Docker is the most popular platform for building and deploying software in a very well isolated containers without having to install its dependencies on the host OS. It has made it easy to horizontally scale individual services by just starting more instances of the same image but binding them to different ports. The question remains how clients know to which ips and ports to connect to, as this information may change at any time. On larger scale where orchestration and auto-scaling is needed projects such as Kubernetes and Apach Mesos provide great value. They typically have built-in solution for service discovery, but they might be overkill for simpler scenarios. An other common pattern is to have all requests to go through a load-balancer which is registered to DNS. In its simplest form this results in an undesired single point of failure. On the other hand Nginx is very robust software which should continue working as long as the network and the instance continue working without interruptions.
As mentioned in the introduction, this article is about Consul and Registrator. Consul is a distributed key-value store with emphasis on the distributed nature of modern architecture. It also has service discovery oriented HTTP API, which makes integration with other software trivial. It can be started in either server or client mode, the difference being that clients only act as a "gateway" to the information stored in the cluster but do not store a copy of the data. To start a client it needs to know from which IP to find any member of the cluster, from there the client learns about which other nodes exist, who is the master and so forth. If there exists a Consul server or client on each computer instance then it makes trivial for other software on that machine to query the database, as they can always just connect to 127.0.0.1.

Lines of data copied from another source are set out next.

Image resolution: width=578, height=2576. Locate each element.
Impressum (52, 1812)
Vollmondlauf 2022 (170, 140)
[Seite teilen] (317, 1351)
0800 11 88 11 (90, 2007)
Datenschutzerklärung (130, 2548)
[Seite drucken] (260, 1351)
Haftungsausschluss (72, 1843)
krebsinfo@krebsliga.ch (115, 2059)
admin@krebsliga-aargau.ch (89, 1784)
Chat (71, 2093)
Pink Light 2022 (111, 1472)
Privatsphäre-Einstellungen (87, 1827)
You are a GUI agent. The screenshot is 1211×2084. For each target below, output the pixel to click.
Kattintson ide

Server nodes can join and leave the cluster at any time, although you shouldn't abruptly remove too many server nodes at once (without de-registering them first) as the cluster would lose the required quorum. When a new cluster is created one has to tell the first Consul agent the expected number of nodes via the -bootsrap-expect parameter. Then other agents are told to connect to the 1st agent. If Consul is run inside a container the docker run command grows quite verbose, so I wrote the startConsulContainer.sh wrapper script. It supports starting Consul server, Consul client and Registrator containers.
Registrator is used to auto-register all running containers to Consul's service catalog. It also supports other backends such as Etcd and Zookeeper. To know which containers are running, the docker process' socket has to be mounted there as a volume via -v /var/run/docker.sock:/tmp/docker.sock command line argument, startConsulContainer.sh does this automatically. Registrator inspects the environment variables of each container and uses them to auto-generate tags and other metadata to Consul's service catalog. With good conventions it is easy to find all services of type X, in environment Y (like test, qa or production) or client Z. Given all this it is easy to implement service discovery, auto-configure load balancers, have health monitoring and so forth. Also with docker as its only dependency it works the same in on-premises hardware as well as in the cloud.